There is a wide variety of different statuary throughout D.C. From Presidents and foreign leaders, to historic figures and other prominent people, most of the statues tend to be very formal in nature, with the subject overtly posed in a manner to invoke power, authority and significance. It is for this reason that I took particular notice of the informal yet distinguished nature of the statue of Jan Karski located next to White-Gravenor Hall on the campus of Georgetown University, at 37th and P Streets in northwest D.C.

Born Jan Kozielewski in Łódź, Poland in 1914, he grew up in a multi-cultural neighbourhood, where the majority of the population was then Jewish. He was raised a Catholic and remained so throughout his life. In 1942 and 1943, Karski was a Polish World War II resistance movement fighter. He became a liaison officer of the Polish underground who infiltrated both the Warsaw Ghetto and a German concentration camp and then, risking death many times, reported the first eyewitness accounts of the Holocaust to the Polish government in exile and the Western Allies.

It seems particularly relevant to be writing today about one of the first and most important people to bring forward information about the Holocaust, because today is Yom HaZikaron laShoah ve-laG’vurah, or Holocaust and Heroism Remembrance Day. Also known colloquially as Yom HaShoah, it is a national memorial holiday in Israel for commemoration for the approximately six million Jews who perished in the Holocaust as a result of the atrocities committed by Nazi Germany, as well as to honor the Jewish resistance during that period.

After the war Karski entered the United States and began his studies at Georgetown University, where he earned a Ph.D in 1952. In 1954, Karski became a naturalized citizen of the U.S. He taught at Georgetown University for 40 years in the areas of East European affairs, comparative government and international affairs, rising to become one of the most celebrated and notable members of its faculty.

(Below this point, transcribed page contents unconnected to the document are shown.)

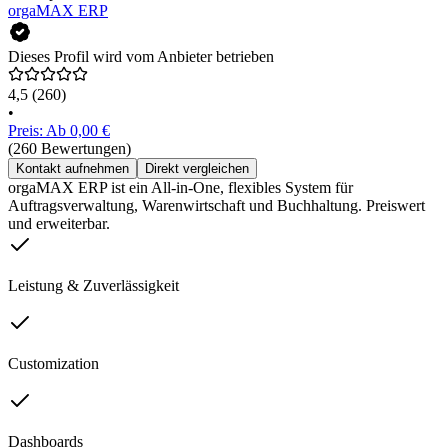
orgaMAX ERP
Dieses Profil wird vom Anbieter betrieben
4,5
(260)
•
Preis: Ab 0,00 €
(260 Bewertungen)
Kontakt aufnehmen
Direkt vergleichen
orgaMAX ERP ist ein All-in-One, flexibles System für
Auftragsverwaltung, Warenwirtschaft und Buchhaltung. Preiswert
und erweiterbar.
Leistung & Zuverlässigkeit
Customization
Dashboards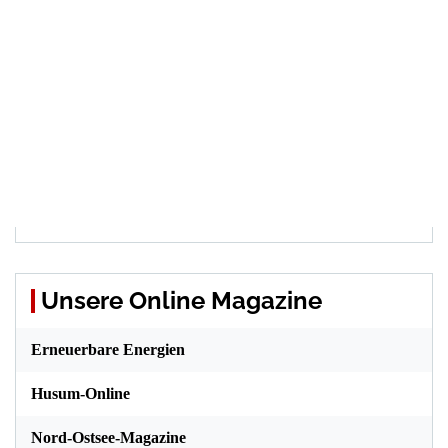
Unsere Online Magazine
Erneuerbare Energien
Husum-Online
Nord-Ostsee-Magazine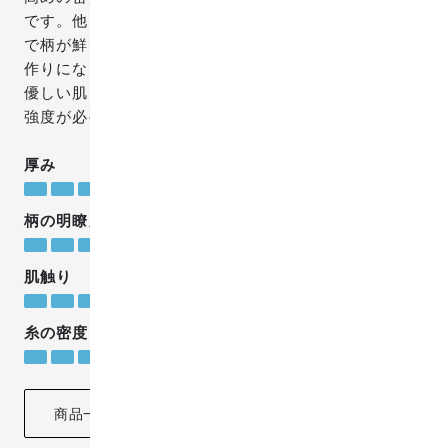
です。他グレードより色数が多く、糸の密度も高いの
で柄が鮮明に表現でき、生地自体も厚みのある丈夫な
作りになっています。しっかり目の生地でありながら
優しい肌ざわりも実現しており、トートバッグなどの
強度が必要な作品にもお使いいただけます。
厚み
厚め
柄の明瞭度
結構明瞭
肌触り
なめらかで柔らか
糸の密度
高い
商品一覧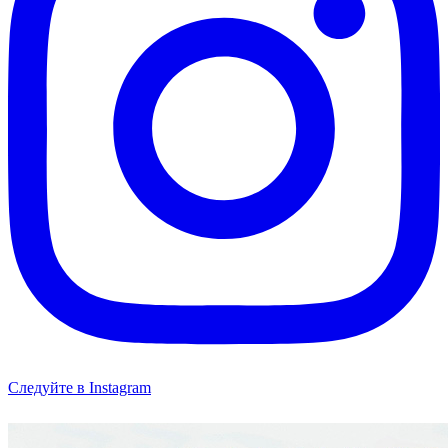
Следуйте в Instagram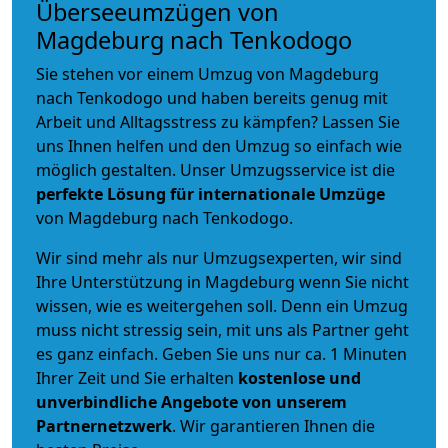
Überseeumzügen von
Magdeburg nach Tenkodogo
Sie stehen vor einem Umzug von Magdeburg
nach Tenkodogo und haben bereits genug mit
Arbeit und Alltagsstress zu kämpfen? Lassen Sie
uns Ihnen helfen und den Umzug so einfach wie
möglich gestalten. Unser Umzugsservice ist die
perfekte Lösung für internationale Umzüge
von Magdeburg nach Tenkodogo.
Wir sind mehr als nur Umzugsexperten, wir sind
Ihre Unterstützung in Magdeburg wenn Sie nicht
wissen, wie es weitergehen soll. Denn ein Umzug
muss nicht stressig sein, mit uns als Partner geht
es ganz einfach. Geben Sie uns nur ca. 1 Minuten
Ihrer Zeit und Sie erhalten
kostenlose und
unverbindliche
Angebote von unserem
Partnernetzwerk
. Wir garantieren Ihnen die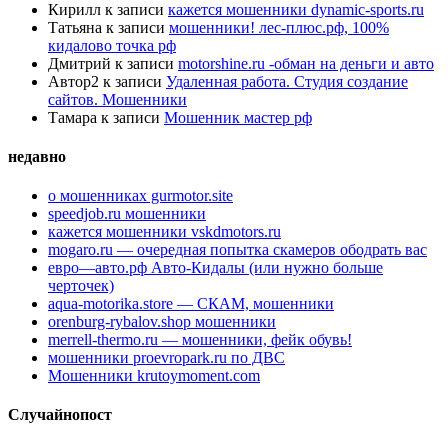
Кирилл
к записи
кажется мошенники dynamic-sports.ru
Татьяна
к записи
мошенники! лес-плюс.рф, 100%
кидалово точка рф
Дмитрий
к записи
motorshine.ru -обман на деньги и авто
Автор2
к записи
Удаленная работа. Студия создание
сайтов. Мошенники
Тамара
к записи
Мошенник мастер рф
недавно
о мошенниках gurmotor.site
speedjob.ru мошенники
кажется мошенники vskdmotors.ru
mogaro.ru — очередная попытка скамеров ободрать вас
евро—авто.рф Авто-Кидалы (или нужно больше
черточек)
aqua-motorika.store — СКАМ, мошенники
orenburg-rybalov.shop мошенники
merrell-thermo.ru — мошенники, фейк обувь!
мошенники proevropark.ru по ДВС
Мошенники krutoymoment.com
Случайнопост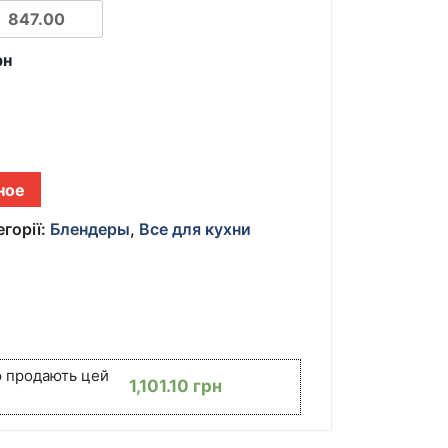
рн
ное
егорії:
Блендеры
,
Все для кухни
ю продають цей
1,101.10
грн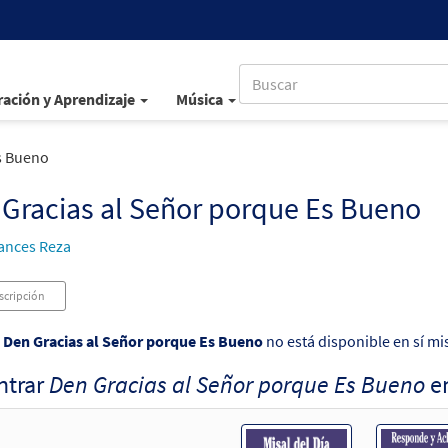
ación y Aprendizaje
Música
s Bueno
Gracias al Señor porque Es Bueno
ances Reza
scripción
o
Den Gracias al Señor porque Es Bueno
no está disponible en sí mi
ntrar
Den Gracias al Señor porque Es Bueno
e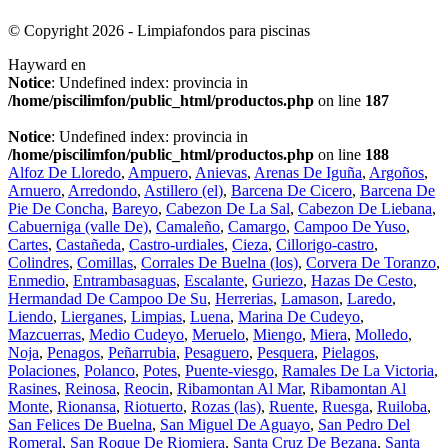
© Copyright 2026 - Limpiafondos para piscinas
Hayward en
Notice
: Undefined index: provincia in
/home/piscilimfon/public_html/productos.php
on line
187
Notice
: Undefined index: provincia in
/home/piscilimfon/public_html/productos.php
on line
188
Alfoz De Lloredo
,
Ampuero
,
Anievas
,
Arenas De Iguña
,
Argoños
,
Arnuero
,
Arredondo
,
Astillero (el)
,
Barcena De Cicero
,
Barcena De
Pie De Concha
,
Bareyo
,
Cabezon De La Sal
,
Cabezon De Liebana
,
Cabuerniga (valle De)
,
Camaleño
,
Camargo
,
Campoo De Yuso
,
Cartes
,
Castañeda
,
Castro-urdiales
,
Cieza
,
Cillorigo-castro
,
Colindres
,
Comillas
,
Corrales De Buelna (los)
,
Corvera De Toranzo
,
Enmedio
,
Entrambasaguas
,
Escalante
,
Guriezo
,
Hazas De Cesto
,
Hermandad De Campoo De Su
,
Herrerias
,
Lamason
,
Laredo
,
Liendo
,
Lierganes
,
Limpias
,
Luena
,
Marina De Cudeyo
,
Mazcuerras
,
Medio Cudeyo
,
Meruelo
,
Miengo
,
Miera
,
Molledo
,
Noja
,
Penagos
,
Peñarrubia
,
Pesaguero
,
Pesquera
,
Pielagos
,
Polaciones
,
Polanco
,
Potes
,
Puente-viesgo
,
Ramales De La Victoria
,
Rasines
,
Reinosa
,
Reocin
,
Ribamontan Al Mar
,
Ribamontan Al
Monte
,
Rionansa
,
Riotuerto
,
Rozas (las)
,
Ruente
,
Ruesga
,
Ruiloba
,
San Felices De Buelna
,
San Miguel De Aguayo
,
San Pedro Del
Romeral
,
San Roque De Riomiera
,
Santa Cruz De Bezana
,
Santa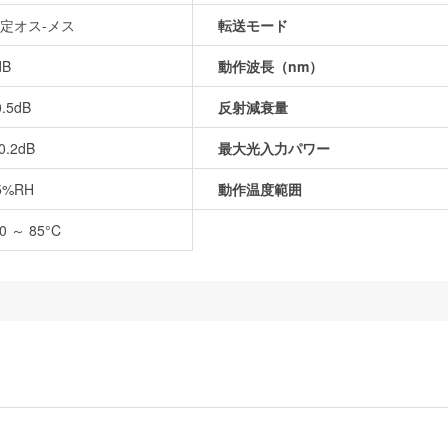
定オス-メス
転送モード
dB
動作波長（nm）
0.5dB
反射減衰量
0.2dB
最大光入力パワー
5%RH
動作温度範囲
40 ～ 85°C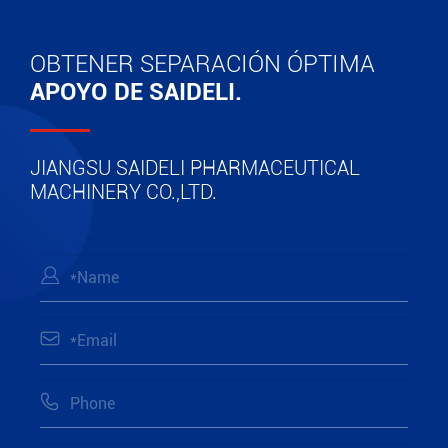
OBTENER SEPARACIÓN ÓPTIMA
APOYO DE SAIDELI.
JIANGSU SAIDELI PHARMACEUTICAL
MACHINERY CO.,LTD.


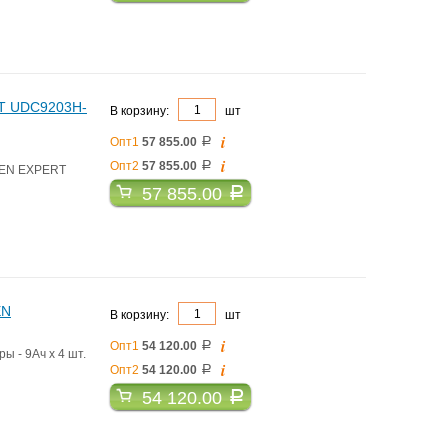
RT UDC9203H-
В корзину:
шт
i
Опт1
57 855.00
a
i
Опт2
57 855.00
a
DEN EXPERT
57 855.00
a
EN
В корзину:
шт
i
Опт1
54 120.00
a
 - 9Ач х 4 шт.
i
Опт2
54 120.00
a
54 120.00
a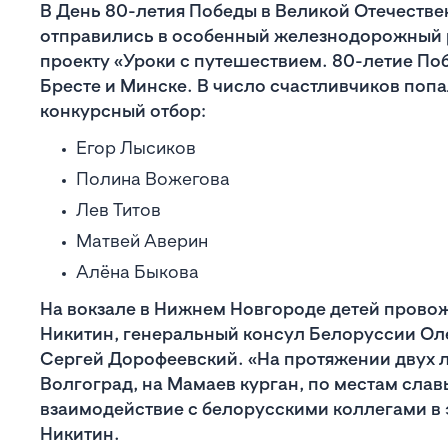
В День 80-летия Победы в Великой Отечеств
отправились в особенный железнодорожный р
проекту «Уроки с путешествием. 80-летие По
Бресте и Минске. В число счастливчиков поп
конкурсный отбор:
Егор Лысиков
Полина Вожегова
Лев Титов
Матвей Аверин
Алёна Быкова
На вокзале в Нижнем Новгороде детей прово
Никитин, генеральный консул Белоруссии Ол
Сергей Дорофеевский. «На протяжении двух 
Волгоград, на Мамаев курган, по местам сла
взаимодействие с белорусскими коллегами в 
Никитин.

He occasionally but infrequently would share his wartime experiences and efforts to warn the world of the Holocaust with students, but Karski said little publicly about his efforts due to the haunting memories of what he had witnessed and thoughts that he had been a failure for not being able to stop it. Decades later, however, he began to speak about it in interviews and documentaries, and as a result returned to public consciousness. He subsequently received long-overdue honors, including honorary citizenship in Israel and Poland’s highest civilian honor, the Order of the White Eagle. He was also nominated for the Nobel Prize and formally recognized by the United Nations General Assembly shortly before his death. And posthumously, he was awarded the U.S.’s highest civilian honor, the Presidential Medal of Freedom. Despite all of the awards and recognition he received, he remained uncomfortable with public attention for the remainder of his life.

In the statue memorializing him, Karski is depicted life size, casually seated on a park bench with his legs crossed and holding a cane in his hands. There is a chess board on the bench next to him with a game in progress. Karski was an avid chess player and was reported to be in the middle of playing a game when he died in 2000. Karski is depicted gazing off to his right, away from the board, as though he were contemplating his next move, or perhaps something more significant.

Other casts of the statue are located in New York City at the corner of 37th Street and Madison Avenue (renamed as Jan Karski Corner), as well as on the campus of Tel Aviv University in Israel, and in Kielce, Łódź and Warsaw in Poland.